International society of sports nutrition position stand: Beta-Alanine All studies were conducted on young men and provided a BA dose of 6. In addition, humans acquire beta-alanine through the consumption of foods such as poultry and meat. Carnosine concentrations tend to be higher in males compared to females [ 15 ], and in fast-twitch compared to slow-twitch muscle fibers [ 16 — 18 ]. The panel concluded that there was insufficient evidence to recommend the use of beta-alanine by military personnel [ 78 ]. Download citation. Chung, W.
REVIEW article Bayesian forest plot of multilevel meta-analysis with non-controlled effect sizes. J Appl Physiol 4 — Centenary of Gulewitsch's discovery. But there are health reasons as well. Stuerenburg HJ, Kunze K Concentrations of free carnosine a putative membrane-protective antioxidant in human muscle biopsies and rat muscles. The impact of taurine- and beta-alanine-supplemented diets on behavioral and neurochemical parameters in mice: antidepressant versus anxiolytic-like effects. The Local Ethical Committee approved the study and all subjects gave their consent in writing after the purpose of the study and the risks involved had been explained.
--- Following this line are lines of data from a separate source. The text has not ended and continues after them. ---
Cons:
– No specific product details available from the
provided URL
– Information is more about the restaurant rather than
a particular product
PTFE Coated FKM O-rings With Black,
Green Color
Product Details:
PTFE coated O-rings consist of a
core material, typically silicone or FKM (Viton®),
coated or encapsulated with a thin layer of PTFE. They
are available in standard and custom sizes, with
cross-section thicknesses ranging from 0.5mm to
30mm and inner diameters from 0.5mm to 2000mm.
Metabolism support for mens health supplement connoisseurs, beta-alanine and ccarnosine have a relationship worth exploring. Beta-alanine and muscle carnosine levels Bfta-alanine Coconut Oil for Cooking reach peak performance musc,e high-intensity exercise, and beta-alanine farnosine boost carnosine levels in muscle. Beta-alanine also known as b-alanine, β-alanine, and a carnosine precursor is an amino acid produced in the liver. It differs structurally but not chemically from its more abundant counterpart L-alpha-alanine. L-alpha-alanine is one of the most abundant nonessential amino acids in the body.